Lynsey Dyer has created a ski film about women called Pretty Faces, produced by Unicorn Picnic, with the goal of inspiring “girls of all ages to pursue their dreams, walk the path less traveled, and reach their fullest potential, whatever path they choose” (a quote from their Kickstarter campaign). Their Kickstarter campaign also offers some interesting statistics. Despite women’s presence in about 40% of the skiing population and about 30% of adventure sports film viewership, only 14% of athletes in major ski films were female this past season. Of most interest to me, they also say that many girls drop out of sports around the age of 11-15 years. These young teen years are so vulnerable for girls, and if we can give them positive female role models to look up to, I hope they’ll be inspired to stay active and healthy through sports (whatever those sports may be).

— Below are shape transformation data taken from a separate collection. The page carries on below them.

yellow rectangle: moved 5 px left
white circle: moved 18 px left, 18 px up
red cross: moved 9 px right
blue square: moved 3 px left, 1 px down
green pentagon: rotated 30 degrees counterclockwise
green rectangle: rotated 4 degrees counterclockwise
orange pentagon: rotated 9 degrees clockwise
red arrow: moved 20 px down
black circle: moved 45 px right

I’ll admit I’m not a fan of the title of the film, Pretty Faces. I get it: it’s a play on words, describing the mountain faces these women are skiing. But take a good look at the teaser of the film and you’ll see a bunch of, well, pretty faces. Does it take good looks to also be successful in your industry or sport? Or to make it into a ski film? Do we need beauty to sell even the concept of women being capable and feeling empowered? Beauty is a powerful, wonderful thing. But I fear we’re walking down the same worn path if it is being used once again to sell an idea and give it legitimacy.

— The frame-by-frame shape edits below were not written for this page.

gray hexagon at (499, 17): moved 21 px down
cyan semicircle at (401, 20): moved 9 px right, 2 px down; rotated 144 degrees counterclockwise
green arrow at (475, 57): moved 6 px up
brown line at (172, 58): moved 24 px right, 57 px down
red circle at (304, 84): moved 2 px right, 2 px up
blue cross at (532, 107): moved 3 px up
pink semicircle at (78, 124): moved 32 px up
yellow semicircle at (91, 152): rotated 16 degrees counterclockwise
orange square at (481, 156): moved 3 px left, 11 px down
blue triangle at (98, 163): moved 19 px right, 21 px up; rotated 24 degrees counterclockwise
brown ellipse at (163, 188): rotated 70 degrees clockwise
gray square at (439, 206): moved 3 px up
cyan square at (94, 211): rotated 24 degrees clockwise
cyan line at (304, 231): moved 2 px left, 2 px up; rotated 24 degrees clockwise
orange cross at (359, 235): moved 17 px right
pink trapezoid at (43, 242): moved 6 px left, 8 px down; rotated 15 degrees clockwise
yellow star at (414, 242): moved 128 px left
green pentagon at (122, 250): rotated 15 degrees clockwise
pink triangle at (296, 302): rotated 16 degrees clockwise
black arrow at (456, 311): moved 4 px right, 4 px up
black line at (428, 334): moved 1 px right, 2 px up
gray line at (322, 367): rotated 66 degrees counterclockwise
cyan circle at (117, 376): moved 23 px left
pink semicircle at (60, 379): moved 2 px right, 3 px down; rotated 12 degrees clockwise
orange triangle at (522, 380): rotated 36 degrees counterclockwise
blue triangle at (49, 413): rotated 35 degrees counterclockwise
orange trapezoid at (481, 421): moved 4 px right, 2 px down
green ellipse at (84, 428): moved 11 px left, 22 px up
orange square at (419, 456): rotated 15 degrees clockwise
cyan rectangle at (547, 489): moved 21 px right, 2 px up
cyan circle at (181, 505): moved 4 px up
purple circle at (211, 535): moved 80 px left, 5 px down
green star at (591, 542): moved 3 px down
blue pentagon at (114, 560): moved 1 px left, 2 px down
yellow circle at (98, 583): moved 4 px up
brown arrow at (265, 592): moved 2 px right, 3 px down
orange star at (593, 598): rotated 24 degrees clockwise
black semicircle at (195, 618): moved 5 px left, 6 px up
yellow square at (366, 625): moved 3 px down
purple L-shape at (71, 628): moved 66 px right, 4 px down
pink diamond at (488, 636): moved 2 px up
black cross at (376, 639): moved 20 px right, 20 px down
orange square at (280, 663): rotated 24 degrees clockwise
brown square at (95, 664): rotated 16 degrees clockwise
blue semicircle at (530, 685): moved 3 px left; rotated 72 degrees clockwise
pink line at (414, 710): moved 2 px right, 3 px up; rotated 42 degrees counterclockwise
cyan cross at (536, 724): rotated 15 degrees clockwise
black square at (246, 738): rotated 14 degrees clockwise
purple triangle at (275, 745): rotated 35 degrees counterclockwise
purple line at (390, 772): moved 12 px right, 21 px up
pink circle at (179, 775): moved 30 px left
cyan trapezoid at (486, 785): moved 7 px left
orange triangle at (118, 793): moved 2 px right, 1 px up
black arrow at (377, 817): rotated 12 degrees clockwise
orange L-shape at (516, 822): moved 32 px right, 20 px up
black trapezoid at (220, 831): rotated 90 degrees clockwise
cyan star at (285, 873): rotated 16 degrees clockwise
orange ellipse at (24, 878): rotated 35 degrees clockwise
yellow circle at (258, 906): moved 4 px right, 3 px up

I’m of course pleased to see an all-women ski film on the film circuit, and I’m all for the goal of inspiring young girls. I hope it has the positive impact the producers are looking for. I hope it comes to the Banff Festival so that the crowd here can benefit from seeing more women represented. Finally, I hope the trend continues and that this is just the beginning.